CampusFlow

Context-Free Grammar & PDA

Context-free languages, parse trees, and pushdown automata

CFG Definition

A context-free grammar is a 4-tuple G = (V, Σ, R, S) where:

  • V — Finite set of non-terminal symbols (variables)
  • Σ — Finite set of terminal symbols (alphabet)
  • R — Finite set of production rules A → α
  • S — Start symbol (S ∈ V)

Examples

Pushdown Automata (PDA)

A PDA is a finite automaton augmented with a stack. It consists of a 7-tuple (Q, Σ, Γ, δ, q₀, Z₀, F) where the transition function δ reads input and stack top to determine the next state and stack operation. PDAs recognize exactly the context-free languages, and every CFG can be converted to an equivalent PDA (and vice versa).

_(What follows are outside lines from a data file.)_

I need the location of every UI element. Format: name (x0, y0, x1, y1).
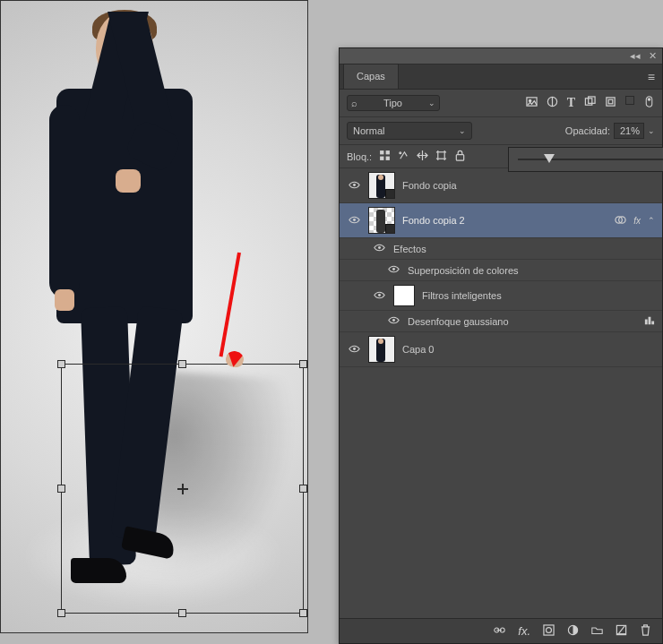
layer-row-fondo-copia-2[interactable]: Fondo copia 2 fx ⌃ (340, 203, 662, 238)
filter-kind-select[interactable]: ⌕ Tipo ⌄ (347, 95, 440, 111)
layer-thumbnail[interactable] (368, 172, 395, 199)
transform-handle-w[interactable] (57, 485, 65, 493)
panel-top-controls: ◂◂ ✕ (340, 48, 662, 64)
opacity-slider-track[interactable] (518, 159, 663, 160)
layer-row-color-overlay[interactable]: Superposición de colores (340, 260, 662, 281)
filter-type-icon[interactable]: T (567, 96, 575, 110)
layer-row-effects[interactable]: Efectos (340, 238, 662, 260)
svg-rect-11 (380, 157, 383, 160)
annotation-arrow-to-canvas (235, 253, 251, 369)
svg-point-20 (378, 246, 381, 249)
svg-point-21 (392, 268, 395, 270)
layer-thumbnail[interactable] (368, 207, 395, 234)
filter-color-swatch[interactable] (625, 96, 634, 105)
fx-badge[interactable]: fx (633, 216, 641, 226)
svg-rect-9 (380, 150, 383, 154)
filter-blending-icon[interactable] (643, 314, 655, 328)
visibility-toggle[interactable] (372, 289, 386, 303)
document-canvas[interactable] (0, 0, 308, 633)
lock-image-icon[interactable] (398, 150, 409, 163)
panel-collapse-icon[interactable]: ◂◂ (630, 50, 641, 61)
lock-pixels-icon[interactable] (379, 150, 391, 163)
figure-hand-left (55, 289, 74, 311)
transform-handle-s[interactable] (178, 609, 186, 617)
svg-point-23 (392, 319, 395, 322)
smartobject-badge-icon (385, 189, 395, 199)
layer-name[interactable]: Capa 0 (402, 344, 434, 355)
filter-name: Desenfoque gaussiano (408, 316, 509, 327)
chevron-down-icon[interactable]: ⌄ (648, 126, 655, 135)
filter-mask-thumbnail[interactable] (393, 285, 415, 306)
svg-point-8 (648, 98, 651, 101)
svg-point-13 (400, 152, 401, 154)
layer-row-capa-0[interactable]: Capa 0 (340, 332, 662, 367)
panel-tabs: Capas ≡ (340, 64, 662, 90)
opacity-label[interactable]: Opacidad: (565, 125, 610, 136)
opacity-slider-popup[interactable] (508, 147, 663, 172)
filter-smartobject-icon[interactable] (605, 96, 616, 110)
blend-mode-select[interactable]: Normal ⌄ (347, 122, 472, 140)
lock-artboard-icon[interactable] (435, 150, 447, 163)
svg-rect-6 (608, 99, 613, 104)
filter-toggle-icon[interactable] (643, 96, 655, 110)
blend-opacity-row: Normal ⌄ Opacidad: 21% ⌄ (340, 117, 662, 145)
collapse-effects-icon[interactable]: ⌃ (648, 216, 655, 225)
svg-point-1 (529, 99, 530, 101)
filter-image-icon[interactable] (526, 96, 538, 110)
layer-name[interactable]: Fondo copia 2 (402, 215, 465, 226)
transform-center[interactable] (177, 484, 188, 494)
svg-point-24 (353, 348, 356, 350)
svg-rect-10 (386, 150, 390, 154)
filter-adjust-icon[interactable] (547, 96, 558, 110)
delete-layer-icon[interactable] (640, 624, 651, 639)
visibility-toggle[interactable] (347, 214, 361, 228)
filter-shape-icon[interactable] (584, 96, 596, 110)
layer-name[interactable]: Fondo copia (402, 180, 457, 191)
effects-label: Efectos (393, 244, 426, 254)
filter-kind-label: Tipo (383, 98, 402, 108)
layer-filter-toolbar: ⌕ Tipo ⌄ T (340, 90, 662, 117)
layer-row-gaussian-blur[interactable]: Desenfoque gaussiano (340, 311, 662, 332)
search-icon: ⌕ (351, 98, 357, 108)
blending-options-icon[interactable] (615, 214, 626, 228)
layer-row-smart-filters[interactable]: Filtros inteligentes (340, 281, 662, 311)
free-transform-box[interactable] (61, 364, 304, 614)
visibility-toggle[interactable] (386, 314, 400, 328)
layers-panel: ◂◂ ✕ Capas ≡ ⌕ Tipo ⌄ T Normal ⌄ Opacida… (339, 47, 663, 644)
opacity-value[interactable]: 21% (614, 123, 644, 139)
visibility-toggle[interactable] (386, 263, 400, 277)
add-mask-icon[interactable] (543, 624, 555, 639)
panel-menu-icon[interactable]: ≡ (648, 70, 655, 84)
transform-handle-nw[interactable] (57, 360, 65, 368)
lock-all-icon[interactable] (454, 150, 466, 163)
panel-close-icon[interactable]: ✕ (649, 50, 657, 61)
svg-point-28 (547, 627, 552, 632)
transform-handle-n[interactable] (178, 360, 186, 368)
svg-rect-12 (386, 157, 390, 160)
lock-label: Bloq.: (347, 151, 372, 162)
transform-handle-sw[interactable] (57, 609, 65, 617)
svg-point-17 (353, 219, 356, 221)
new-layer-icon[interactable] (616, 624, 627, 639)
layer-thumbnail[interactable] (368, 336, 395, 363)
opacity-slider-thumb[interactable] (544, 154, 555, 163)
transform-handle-e[interactable] (299, 485, 307, 493)
svg-rect-14 (438, 152, 444, 159)
tab-layers[interactable]: Capas (343, 64, 399, 89)
link-layers-icon[interactable] (494, 624, 505, 639)
new-adjustment-icon[interactable] (567, 624, 579, 639)
visibility-toggle[interactable] (347, 343, 361, 356)
new-group-icon[interactable] (591, 624, 603, 639)
layers-list: Fondo copia Fondo copia 2 fx ⌃ Efectos S… (340, 168, 662, 367)
transform-handle-ne[interactable] (299, 360, 307, 368)
chevron-down-icon: ⌄ (428, 99, 435, 107)
svg-rect-15 (456, 155, 463, 161)
chevron-down-icon: ⌄ (459, 126, 466, 135)
visibility-toggle[interactable] (372, 242, 386, 255)
add-style-icon[interactable]: fx. (518, 624, 530, 638)
figure-hand-right (116, 169, 141, 193)
transform-handle-se[interactable] (299, 609, 307, 617)
lock-position-icon[interactable] (417, 150, 428, 163)
visibility-toggle[interactable] (347, 179, 361, 193)
layer-row-fondo-copia[interactable]: Fondo copia (340, 168, 662, 203)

δ(q₁, a, X) = (q₂, γ) means:
In state q₁, reading input 'a' with stack top X,
transition to q₂ and replace X with γ.

Chomsky Normal Form (CNF)

A CFG is in Chomsky Normal Form if every production is of the form:

A → BC   (two non-terminals)
A → a      (single terminal)

Conversion steps to CNF:

  1. Eliminate ε-productions (A → ε)
  2. Eliminate unit productions (A → B)
  3. Replace terminals in mixed rules: A → aB becomes A → Xₐ, Xₐ → a
  4. Break long productions: A → BCD becomes A → BZ, Z → CD

Derivation Steps

A derivation replaces non-terminals using production rules until only terminals remain. Common derivation strategies:

Leftmost Derivation

Always replace the leftmost non-terminal first

Rightmost Derivation

Always replace the rightmost non-terminal first

A grammar is ambiguous if a string has more than one parse tree (equivalently, more than one leftmost derivation).

Key Equivalence

CFGs and PDAs are equivalent in expressive power: for every CFG there exists a PDA that accepts exactly the strings generated by the grammar, and for every PDA there exists a CFG that generates the language accepted by the PDA. This is a foundational result in formal language theory.

Interview Questions

Q1: What is a context-free grammar and how does it relate to pushdown automata?

A CFG is a 4-tuple (V, Σ, R, S) where V is non-terminals, Σ is terminals, R is production rules, and S is the start symbol. CFGs generate context-free languages, which are exactly the languages recognized by pushdown automata (PDAs). This equivalence means that for every CFG there exists a PDA that recognizes the same language, and vice versa.

Q2: Explain Chomsky Normal Form (CNF) and why it's useful.

A CFG is in CNF if every production is of the form A → BC or A → a (where A, B, C are non-terminals and a is a terminal). CNF is useful because: (1) it limits the parse tree structure making analysis easier, (2) the CYK parsing algorithm requires CNF, (3) it provides an upper bound on derivation length — a string of length n requires exactly 2n-1 derivation steps in any parse tree.

Q3: What is the difference between a parse tree and a derivation?

A derivation is a sequence of rule applications that transforms the start symbol into a terminal string. A parse tree is a graphical representation of a derivation where each internal node is a non-terminal, each leaf is a terminal, and children of a node correspond to the right-hand side of a production. A single parse tree can correspond to multiple derivations (e.g., leftmost vs. rightmost), but for unambiguous grammars, each string has exactly one parse tree.